Subject: NFS mounts hanging
To: None <tech-kern@netbsd.org>
From: None <rick@snowhite.cis.uoguelph.ca>
List: tech-kern
Date: 10/03/2000 12:09:18
I'm way out of date on the status of the NetBSD NFS code, but maybe this
will help:
- soft mounts will fail after N retries, whereas a hard mount will just
keep on trying. Unless the code's busted, a hard mount should eventually
coninue on after the server has rebooted.
- Since the retransmit timeout does back off quite a bit, it may take a
while for the client to retransmit and start up again after the server
is rebooted.
- I agree with the statement w.r.t.
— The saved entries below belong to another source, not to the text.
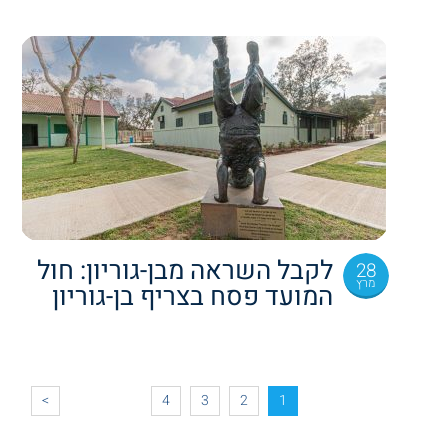
לקבל השראה מבן-גוריון: חול
28
מרץ
המועד פסח בצריף בן-גוריון
>
4
3
2
1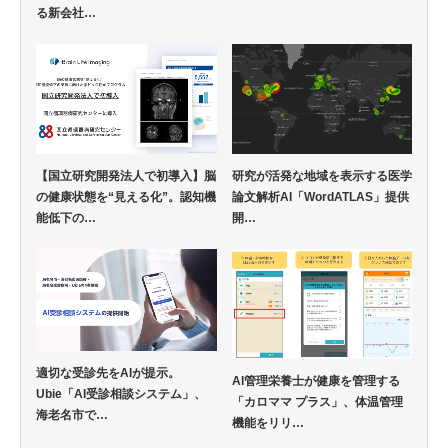
る新会社…
【国立研究開発法人で初導入】脳
研究が活発な地域を表示する医学
の健康状態を“見える化”。認知機
論文解析AI「WordATLAS」提供
能低下の…
開…
適切な受診先をAIが提示。
AI管理栄養士が健康を管理する
Ubie「AI受診相談システム」、
「カロママ プラス」、体温管理
海老名市で…
機能をリリ…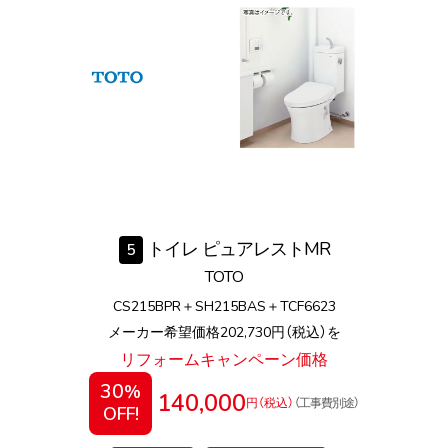
トイレ ピュアレストMR
5
TOTO
CS215BPR＋SH215BAS＋TCF6623
メーカー希望価格202,730円（税込）を
リフォームキャンペーン価格
30
%
140,000
円（税込）
（工事費別途）
OFF!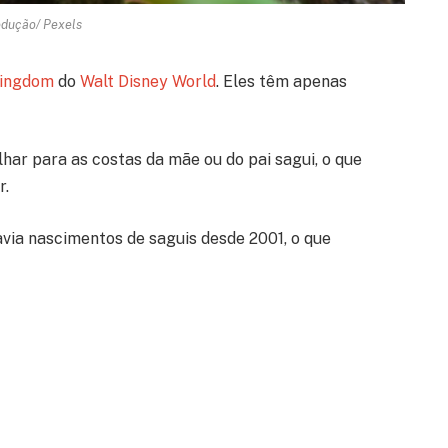
dução/ Pexels
Kingdom
do
Walt Disney World
. Eles têm apenas
har para as costas da mãe ou do pai sagui, o que
r.
via nascimentos de saguis desde 2001, o que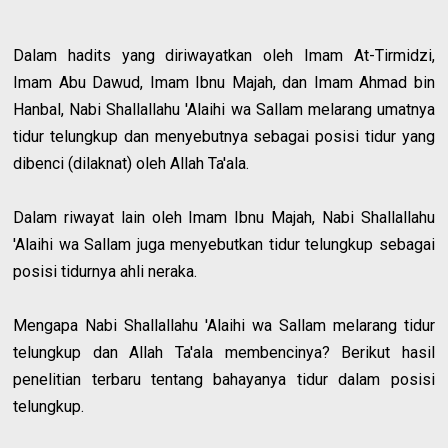
Dalam hadits yang diriwayatkan oleh Imam At-Tirmidzi,
Imam Abu Dawud, Imam Ibnu Majah, dan Imam Ahmad bin
Hanbal, Nabi Shallallahu 'Alaihi wa Sallam melarang umatnya
tidur telungkup dan menyebutnya sebagai posisi tidur yang
dibenci (dilaknat) oleh Allah Ta'ala.
Dalam riwayat lain oleh Imam Ibnu Majah, Nabi Shallallahu
'Alaihi wa Sallam juga menyebutkan tidur telungkup sebagai
posisi tidurnya ahli neraka.
Mengapa Nabi Shallallahu 'Alaihi wa Sallam melarang tidur
telungkup dan Allah Ta'ala membencinya? Berikut hasil
penelitian terbaru tentang bahayanya tidur dalam posisi
telungkup.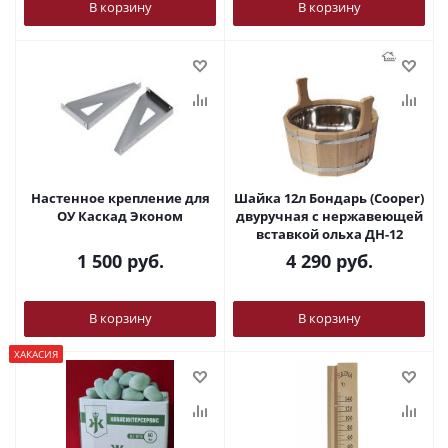
В корзину
В корзину
Настенное крепление для
Шайка 12л Бондарь (Cooper)
ОУ Каскад Эконом
двуручная с нержавеющей
вставкой ольха ДН-12
1 500
руб.
4 290
руб.
В корзину
В корзину
ХАКАСИЯ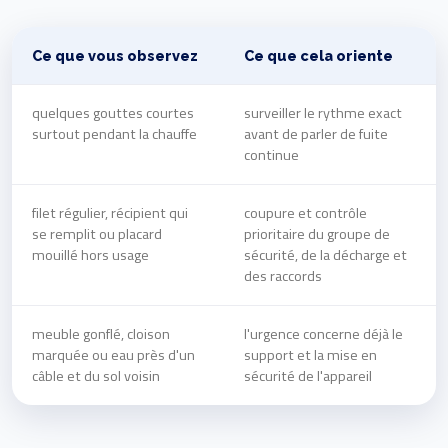
Ce que vous observez
Ce que cela oriente
quelques gouttes courtes
surveiller le rythme exact
surtout pendant la chauffe
avant de parler de fuite
continue
filet régulier, récipient qui
coupure et contrôle
se remplit ou placard
prioritaire du groupe de
mouillé hors usage
sécurité, de la décharge et
des raccords
meuble gonflé, cloison
l'urgence concerne déjà le
marquée ou eau près d'un
support et la mise en
câble et du sol voisin
sécurité de l'appareil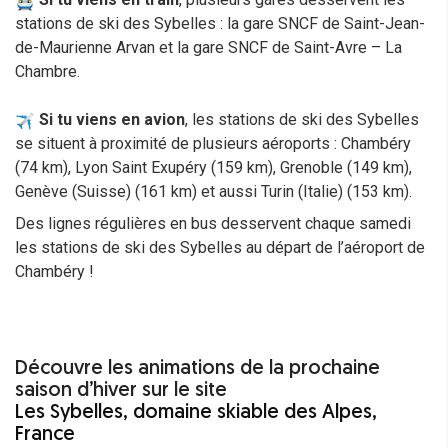
stations de ski des Sybelles : la gare SNCF de Saint-Jean-
de-Maurienne Arvan et la gare SNCF de Saint-Avre – La
Chambre.
Si tu viens en avion
, les stations de ski des Sybelles
se situent à proximité de plusieurs aéroports : Chambéry
(74 km), Lyon Saint Exupéry (159 km), Grenoble (149 km),
Genève (Suisse) (161 km) et aussi Turin (Italie) (153 km).
Des lignes régulières en bus desservent chaque samedi
les stations de ski des Sybelles au départ de l’aéroport de
Chambéry !
Découvre les animations de la prochaine
saison d’hiver sur le site
Les Sybelles, domaine skiable des Alpes,
France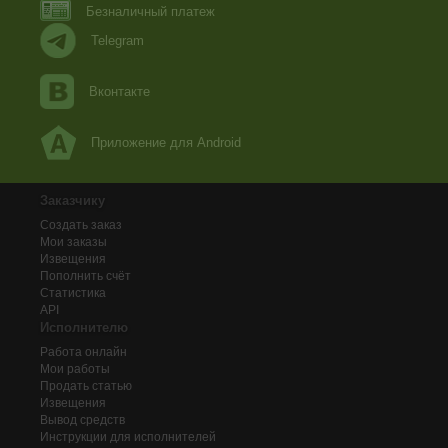
Безналичный платеж
Telegram
Вконтакте
Приложение для Android
Заказчику
Создать заказ
Мои заказы
Извещения
Пополнить счёт
Статистика
API
Исполнителю
Работа онлайн
Мои работы
Продать статью
Извещения
Вывод средств
Инструкции для исполнителей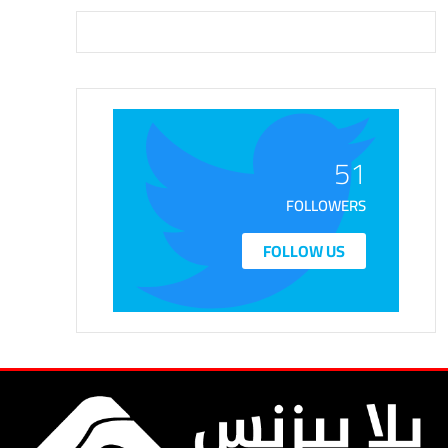
51
FOLLOWERS
FOLLOW US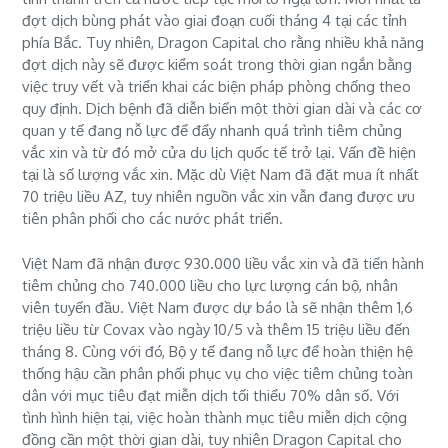
đợt dịch bùng phát vào giai đoạn cuối tháng 4 tại các tỉnh
phía Bắc. Tuy nhiên, Dragon Capital cho rằng nhiều khả năng
đợt dịch này sẽ được kiểm soát trong thời gian ngắn bằng
việc truy vết và triển khai các biện pháp phòng chống theo
quy định. Dịch bệnh đã diễn biến một thời gian dài và các cơ
quan y tế đang nỗ lực để đẩy nhanh quá trình tiêm chủng
vắc xin và từ đó mở cửa du lịch quốc tế trở lại. Vấn đề hiện
tại là số lượng vắc xin. Mặc dù Việt Nam đã đặt mua ít nhất
70 triệu liều AZ, tuy nhiên nguồn vắc xin vẫn đang được ưu
tiên phân phối cho các nước phát triển.
Việt Nam đã nhận được 930.000 liều vắc xin và đã tiến hành
tiêm chủng cho 740.000 liều cho lực lượng cán bộ, nhân
viên tuyến đầu. Việt Nam được dự báo là sẽ nhận thêm 1,6
triệu liều từ Covax vào ngày 10/5 và thêm 15 triệu liều đến
tháng 8. Cùng với đó, Bộ y tế đang nỗ lực để hoàn thiện hệ
thống hậu cần phân phối phục vụ cho việc tiêm chủng toàn
dân với mục tiêu đạt miễn dịch tối thiểu 70% dân số. Với
tình hình hiện tại, việc hoàn thành mục tiêu miễn dịch cộng
đồng cần một thời gian dài, tuy nhiên Dragon Capital cho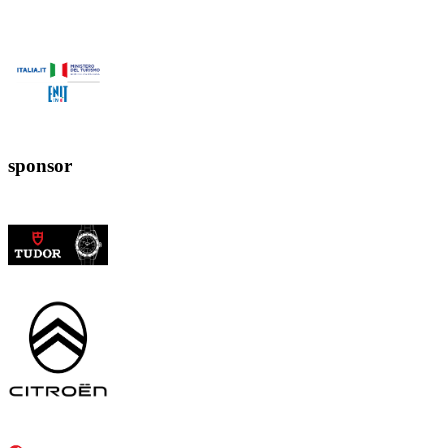
sponsor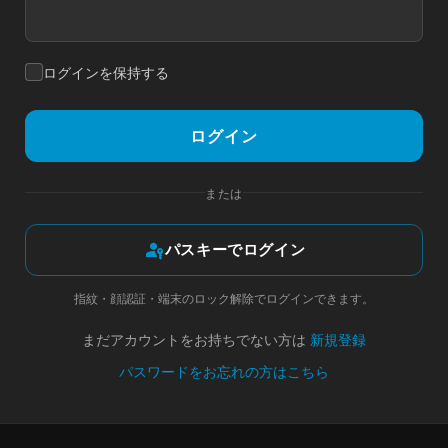
ログインを保持する
ログイン
または
passkey
パスキーでログイン
指紋・顔認証・端末のロック解除でログインできます。
まだアカウントをお持ちでない方は
新規登録
パスワードをお忘れの方はこちら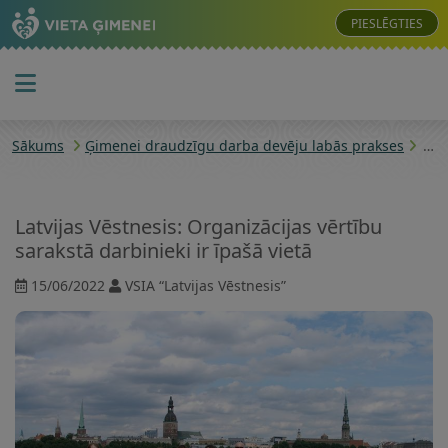
PIESLĒGTIES
Sākums
Ģimenei draudzīgu darba devēju labās prakses
Latv
Latvijas Vēstnesis: Organizācijas vērtību
sarakstā darbinieki ir īpašā vietā
15/06/2022
VSIA “Latvijas Vēstnesis”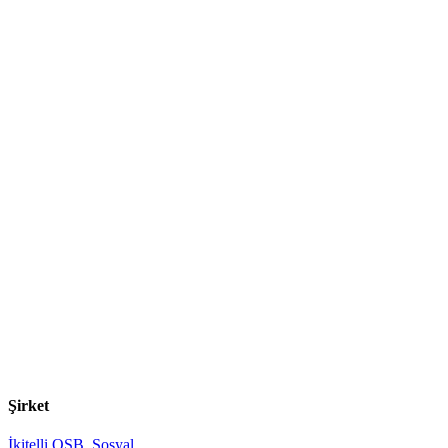
Şirket
İkitelli OSB, Sosyal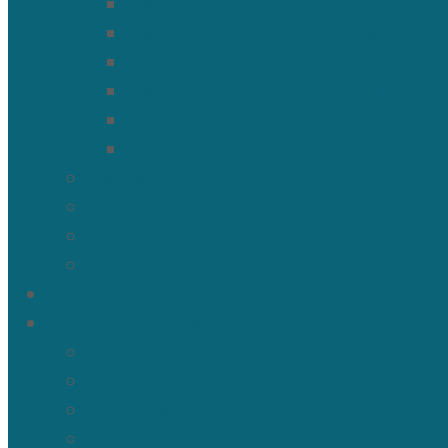
Священномученик Николай (Посп
Священномученик Александр (М
Священномученик Тимофей (Улья
Священномученик Василий (Кры
Священномученик Михаил (Трои
Мученик Иоанн (Любимов)
Священнослужители Троицкого собор
Расписание богослужений
Дежурный священник
Панорама 3D
Новости
Таинства и требы
Таинство крещения
Таинство Покаяния (Исповедь)
Таинство венчания
Соборование и Причастие на дому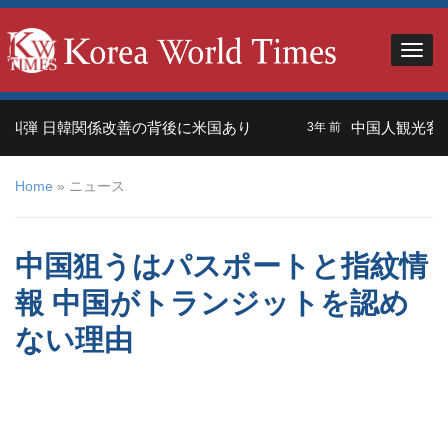
 日韓関係改善の背後に米国あり
中国人観光客＝外交
3年 前
Home
»
ニュース
中国狙うはパスポートと指紋情
報 中国がトランジットを認め
ない理由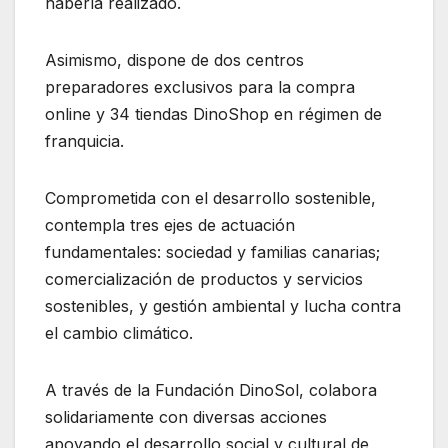
haberla realizado.
Asimismo, dispone de dos centros
preparadores exclusivos para la compra
online y 34 tiendas DinoShop en régimen de
franquicia.
Comprometida con el desarrollo sostenible,
contempla tres ejes de actuación
fundamentales: sociedad y familias canarias;
comercialización de productos y servicios
sostenibles, y gestión ambiental y lucha contra
el cambio climático.
A través de la Fundación DinoSol, colabora
solidariamente con diversas acciones
apoyando el desarrollo social y cultural de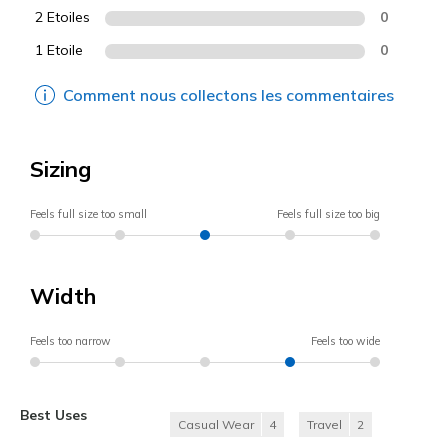
2 Etoiles
0
1 Etoile
0
Comment nous collectons les commentaires
Sizing
Feels full size too small
Feels full size too big
Width
Feels too narrow
Feels too wide
Best Uses
Casual Wear
4
Travel
2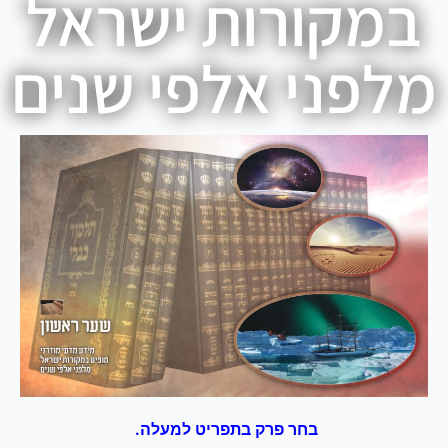
במקורות ישראל
מלפני אלפי שנים
בחר פרק בתפריט למעלה.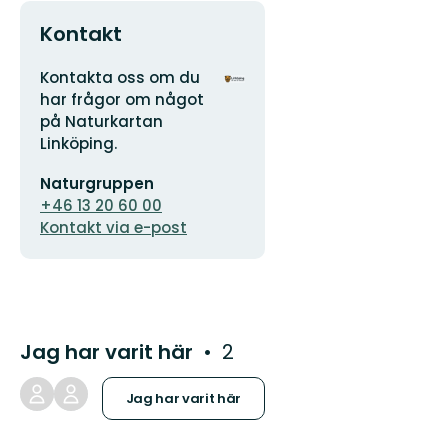
Kontakt
Adress
Organisationens
Kontakta oss om du
logotyp
har frågor om något
på Naturkartan
Linköping.
E-
Naturgruppen
postadress
+46 13 20 60 00
Kontakt via e-post
Jag har varit här
2
Jag har varit här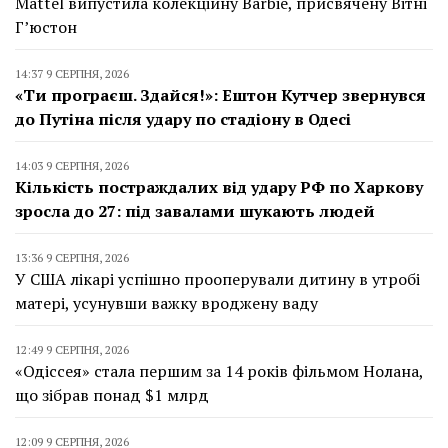
Mattel випустила колекційну Barbie, присвячену Вітні
Г’юстон
14:37 9 СЕРПНЯ, 2026
«Ти програєш. Здайся!»: Ештон Кутчер звернувся
до Путіна після удару по стадіону в Одесі
14:03 9 СЕРПНЯ, 2026
Кількість постраждалих від удару РФ по Харкову
зросла до 27: під завалами шукають людей
13:36 9 СЕРПНЯ, 2026
У США лікарі успішно прооперували дитину в утробі
матері, усунувши важку вроджену ваду
12:49 9 СЕРПНЯ, 2026
«Одіссея» стала першим за 14 років фільмом Нолана,
що зібрав понад $1 млрд
12:09 9 СЕРПНЯ, 2026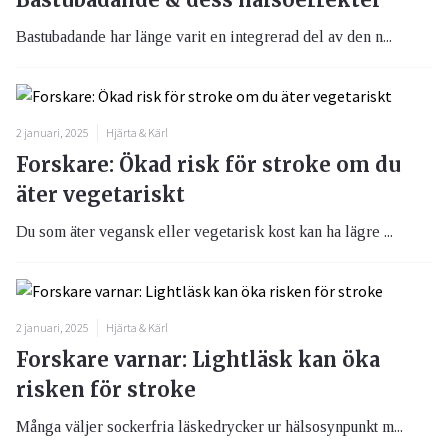
Bastubadande har länge varit en integrerad del av den n...
2 januari, 2025
Hjärta & Kärl
Forskare: Ökad risk för stroke om du
äter vegetariskt
Du som äter vegansk eller vegetarisk kost kan ha lägre ...
2 januari, 2025
Hjärta & Kärl
Forskare varnar: Lightläsk kan öka
risken för stroke
Många väljer sockerfria läskedrycker ur hälsosynpunkt m...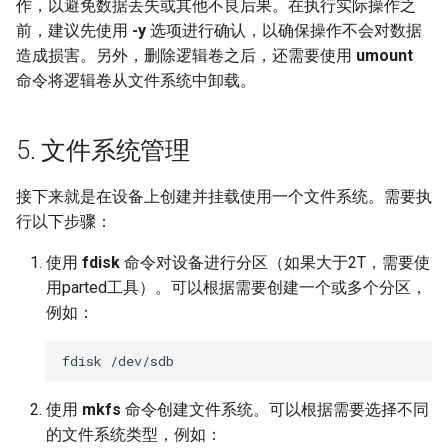
作，以避免数据丢失或其他不良后果。在执行实际操作之
前，建议先使用
-y
选项进行确认，以确保操作不会对数据
造成损害。另外，删除逻辑卷之后，还需要使用
umount
命令将逻辑卷从文件系统中卸载。
5. 文件系统管理
接下来就是在设备上创建并挂载使用一个文件系统。需要执
行以下步骤：
使用
fdisk
命令对设备进行分区（如果大于2T，需要使
用parted工具）。可以根据需要创建一个或多个分区，
例如：
使用
mkfs
命令创建文件系统。可以根据需要选择不同
的文件系统类型，例如：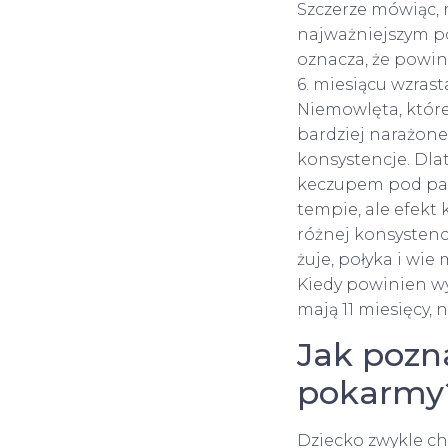
Szczerze mówiąc, 
najważniejszym po
oznacza, że ​​pow
6. miesiącu wzras
Niemowlęta, które
bardziej narażone
konsystencje. Dla
keczupem pod pac
tempie, ale efekt
różnej konsystencj
żuje, połyka i wie
Kiedy powinien wy
mają 11 miesięcy, n
Jak pozna
pokarmy
Dziecko zwykle ch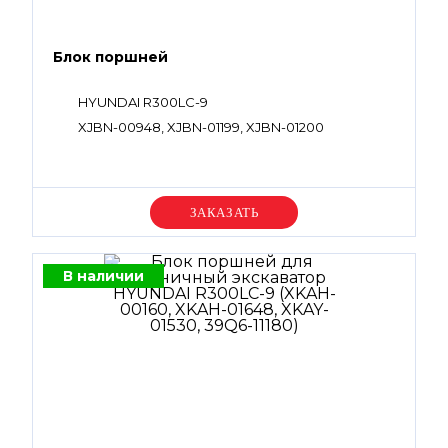
Блок поршней
HYUNDAI R300LC-9
XJBN-00948, XJBN-01199, XJBN-01200
Уточняйте цену
В наличии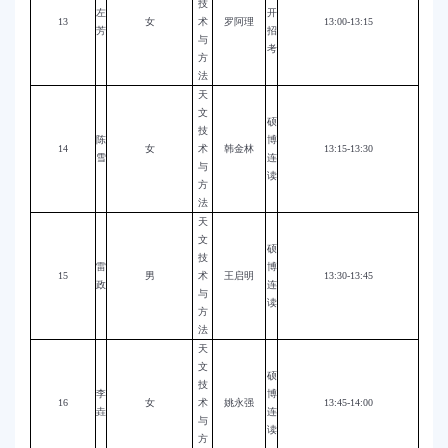
技
左
开
13
女
术
罗阿理
13:00-13:15
芳
招
与
考
方
法
天
文
硕
技
陈
博
14
女
术
韩金林
13:15-13:30
雪
连
与
读
方
法
天
文
硕
技
雷
博
15
男
术
王启明
13:30-13:45
政
连
与
读
方
法
天
文
硕
技
李
博
16
女
术
姚永强
13:45-14:00
垚
连
与
读
方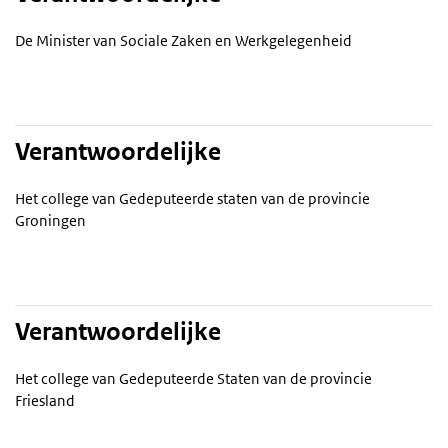
De Minister van Sociale Zaken en Werkgelegenheid
Verantwoordelijke
Het college van Gedeputeerde staten van de provincie
Groningen
Verantwoordelijke
Het college van Gedeputeerde Staten van de provincie
Friesland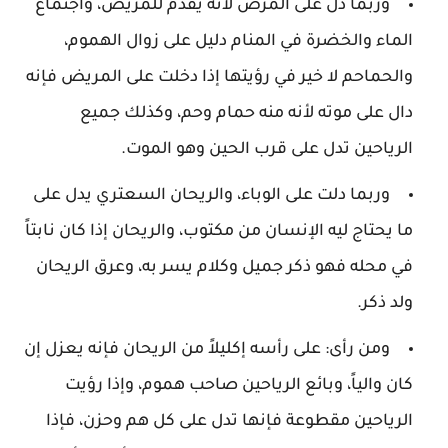
وربما دل على المرض لأنه يقدم للمريض، واجتماع
الماء والخضرة في المنام دليل على زوال الهموم،
والحماحم لا خير في رؤيتها إذا دخلت على المريض فإنه
دال على موته لأنه منه حمام وحم، وكذلك جميع
الرياحين تدل على قرب الحين وهو الموت.
وربما دلت على الوباء، والريحان السعتري يدل على
ما يحتاج ليه الإنسان من مكتوب، والريحان إذا كان نابتاً
في محله فهو ذكر جميل وكلام يسر به، وعرق الريحان
ولد ذكر.
ومن رأى: على رأسه إكليلاً من الريحان فإنه يعزل إن
كان والياً، وبائع الرياحين صاحب هموم، وإذا رؤيت
الرياحين مقطوعة فإنها تدل على كل هم وحزن، فإذا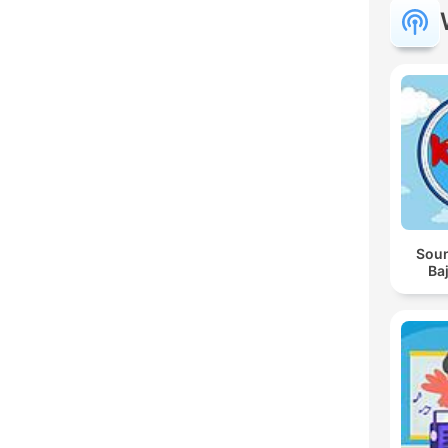
Soun
Baj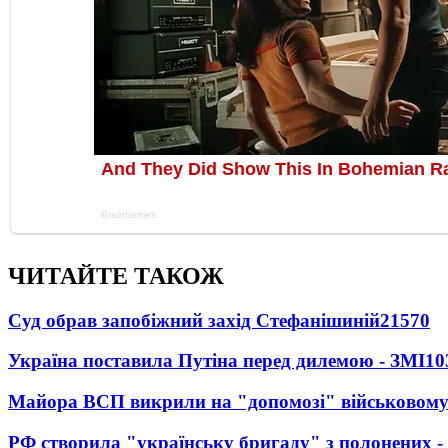
ЧИТАЙТЕ ТАКОЖ
Суд обрав запобіжний захід Стефанішиній
21570
Україна поставила Путіна перед дилемою - ЗМІ
10
Майора ВСП викрили на "допомозі" військовому
РФ створила "українську бригаду" з полонених -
UDP vs TCP, since it can take up to
15minutes (worst case) for a TCP mounted client to recognize a server
reboot and do a remount, whereas for UDP it should only be a couple of
minutes.
- With 500 clients, you might also have a "storm" of requests hitting the
server when it reboots, and this may be causing server congestion (just
like a network congestion, but for NFS RPCs). If this is the case, things
won't recover gracefully and rebooting the clients a few at a time, might
be the only way to get things going again.
All in all, with 500 clients, a reliable NFS server is a must, IMHO.
Good luck with it, rick
ps: As a fellow sysadmin, I'm glad I'm not in your shoes right now:-)